WASHINGTON—Tom Koutsoumpas, founder and CEO of The National Partnership for Healthcare and Hospice Innovation (NPHI)—which represents more than 120 nonprofit hospice and palliative care providers serving 20% of the nation’s hospice patients—has authored a guest commentary piece in U.S. News titled, “Everyone Deserves a Dignified Death. But Hospice Care Is Under Threat.”
Koutsoumpas also serves as the president of Healthsperien, LLC, a Washington-based health care consulting firm. In his commentary, he emphasizes the essential role hospice has played since the Medicare hospice benefit established it as a permanent part of the health care system in 1983.

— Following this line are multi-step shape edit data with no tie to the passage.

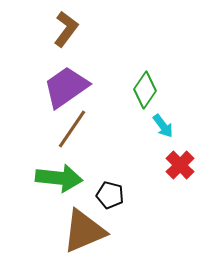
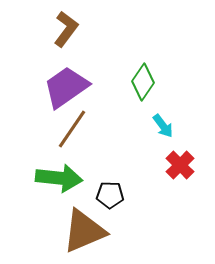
green diamond: moved 2 px left, 8 px up
black pentagon: rotated 12 degrees counterclockwise
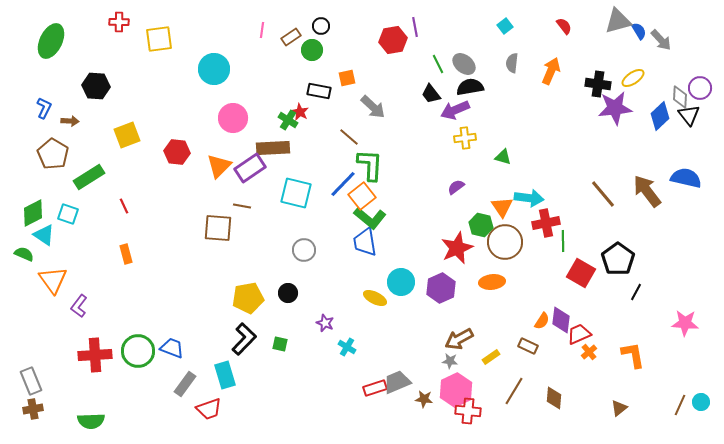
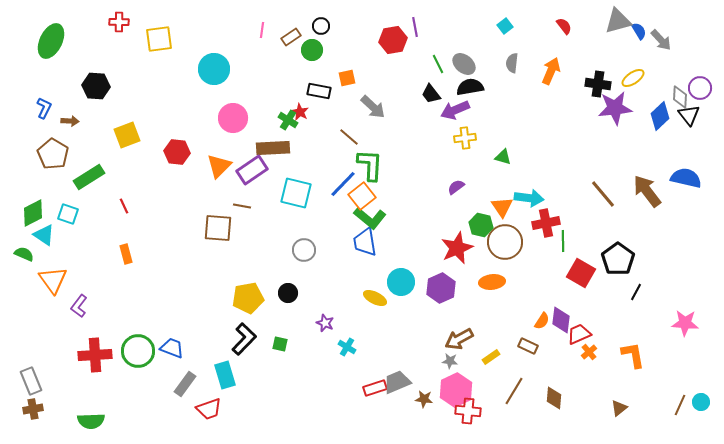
purple rectangle at (250, 168): moved 2 px right, 2 px down
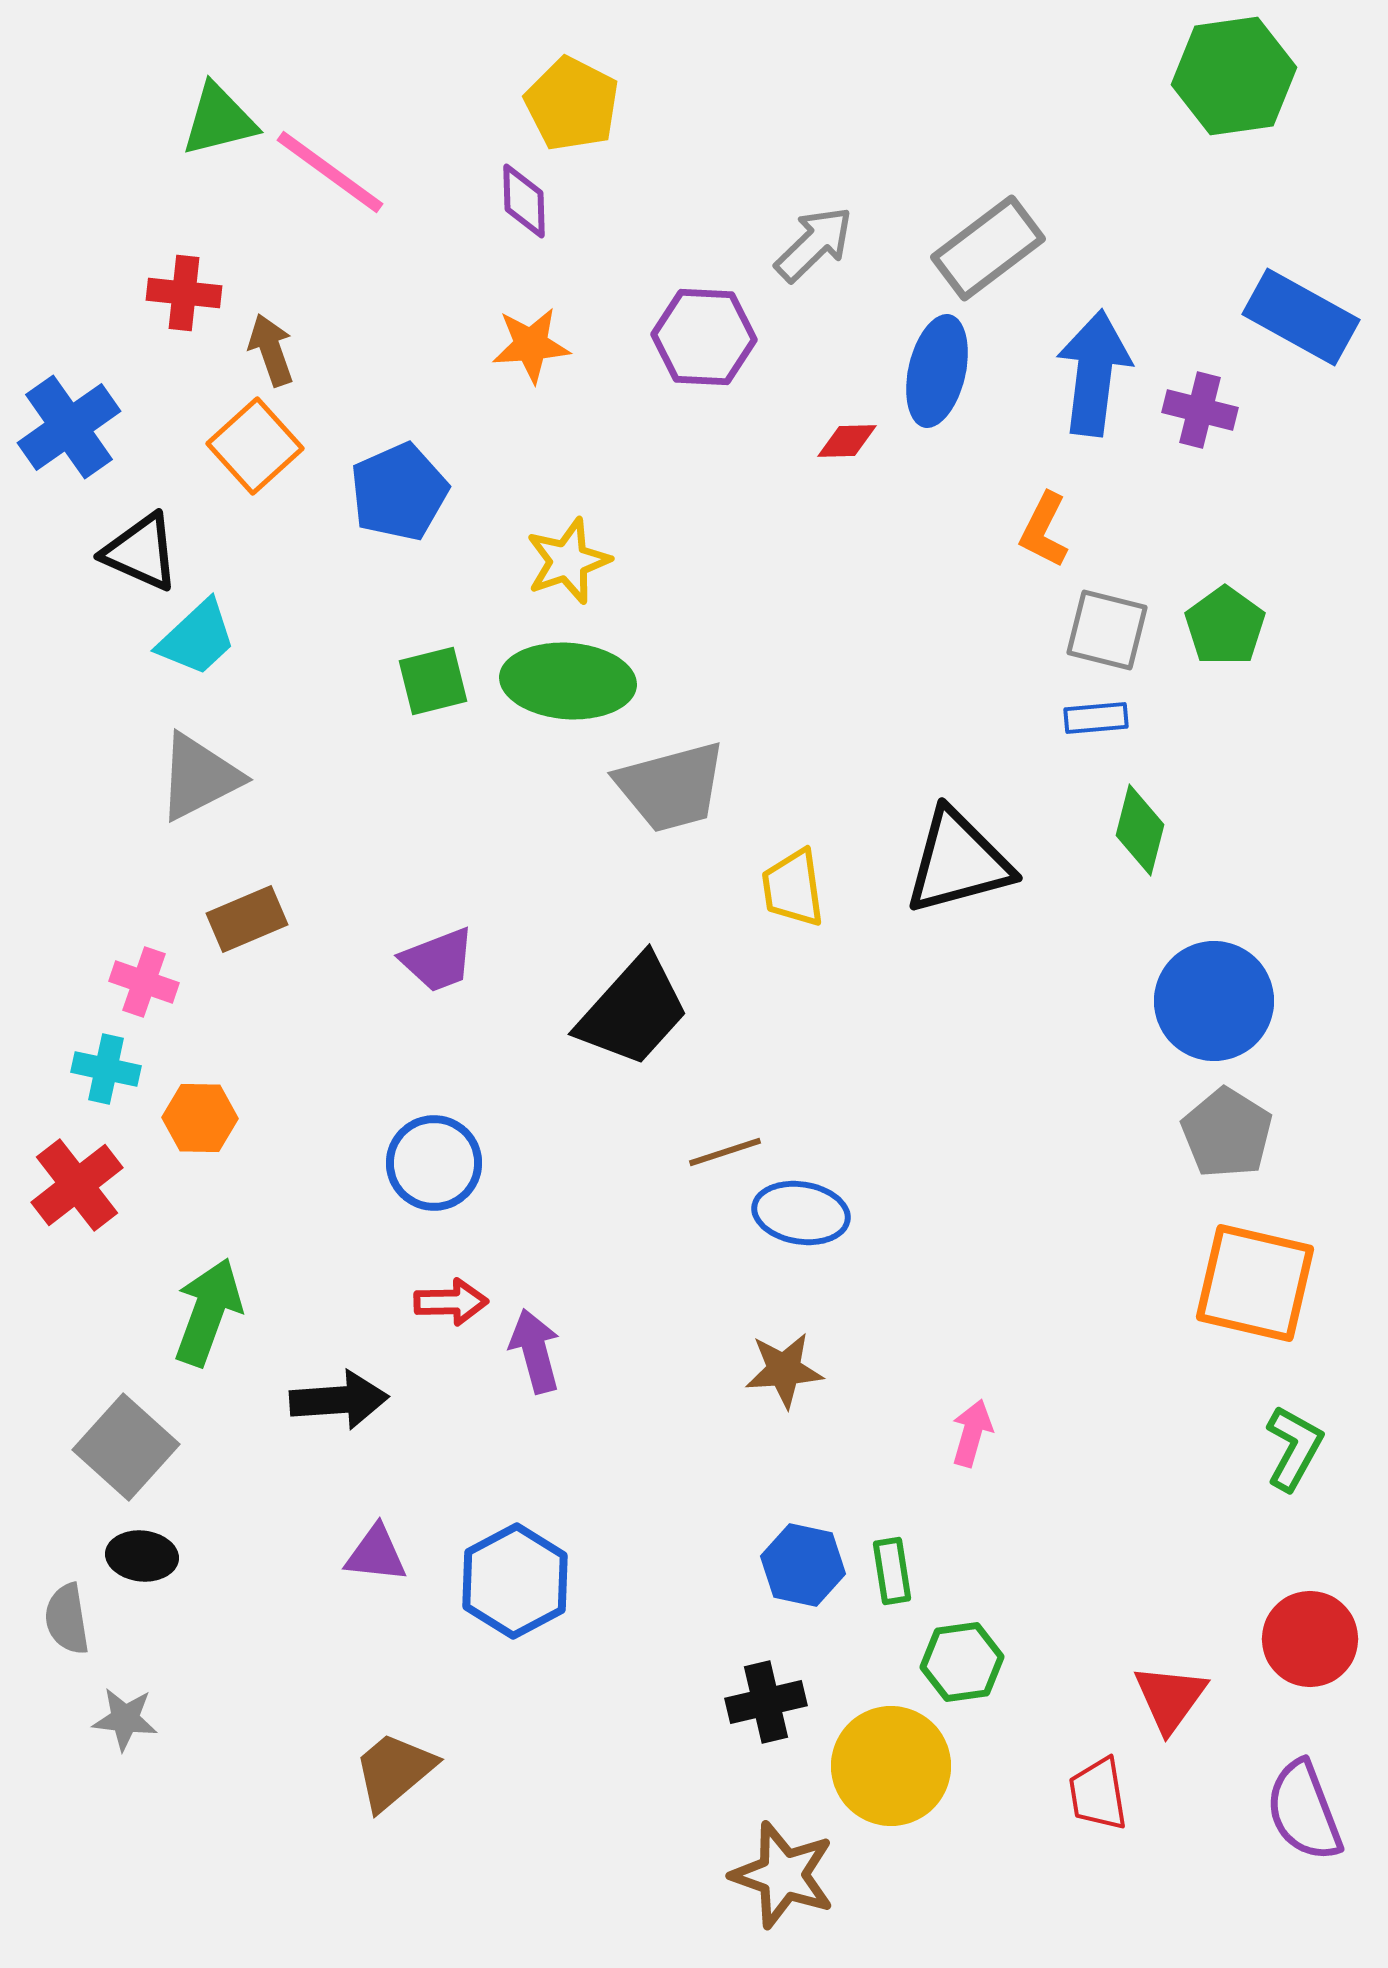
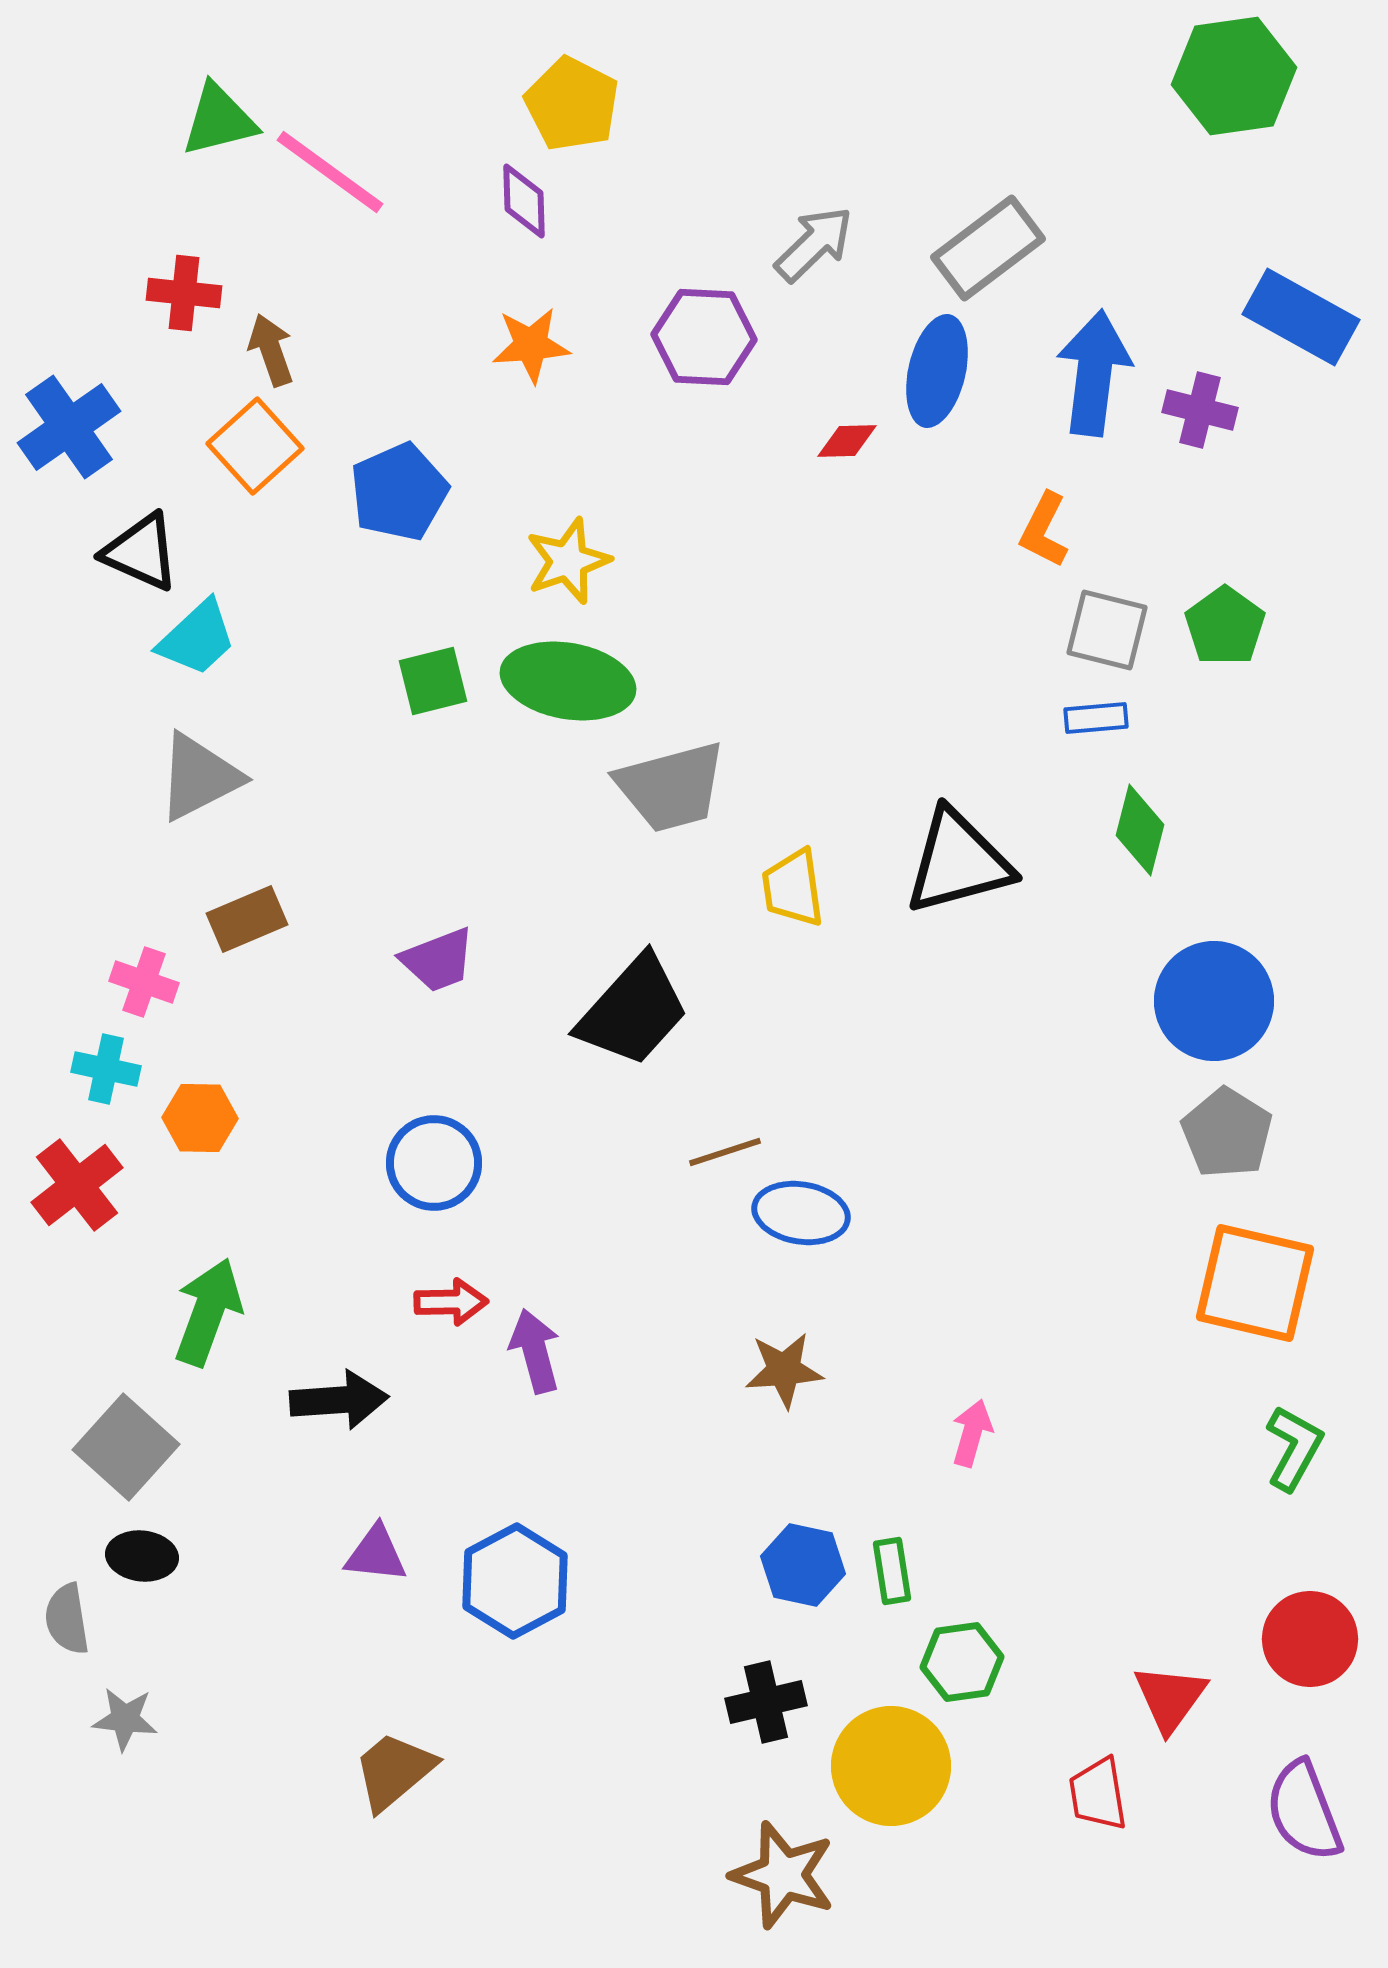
green ellipse at (568, 681): rotated 6 degrees clockwise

The commentary aims to underscore the critical role of nonprofit, community-based hospices in the health care system.
“No one should face their final moments of dying alone, under harsh lights without compassionate care like they did several decades ago,” Koutsoumpas said. “A strong hospice community is needed today more than ever to guard the very patient-centered values that sparked the hospice movement and to ensure that patients at the end of their lives are surrounded by family, friends and the familiar sounds of home.
“Studies show that nonprofit hospices provide more training and more comprehensive and better quality care services than for-profit entities,” Koutsoumpas continued. “Yet for-profit enterprises have largely taken over the market. [For-profit providers] have been associated with lower quality care and family satisfaction, fueling disparities and fragmented care at a time when coordinated, high-quality support is most needed.”
Koutsoumpas concluded the piece by emphasizing the need to strengthen community-based nonprofit hospices to advance quality and ensure that “end-of-life care remains grounded in the values that sparked the hospice movement decades ago.”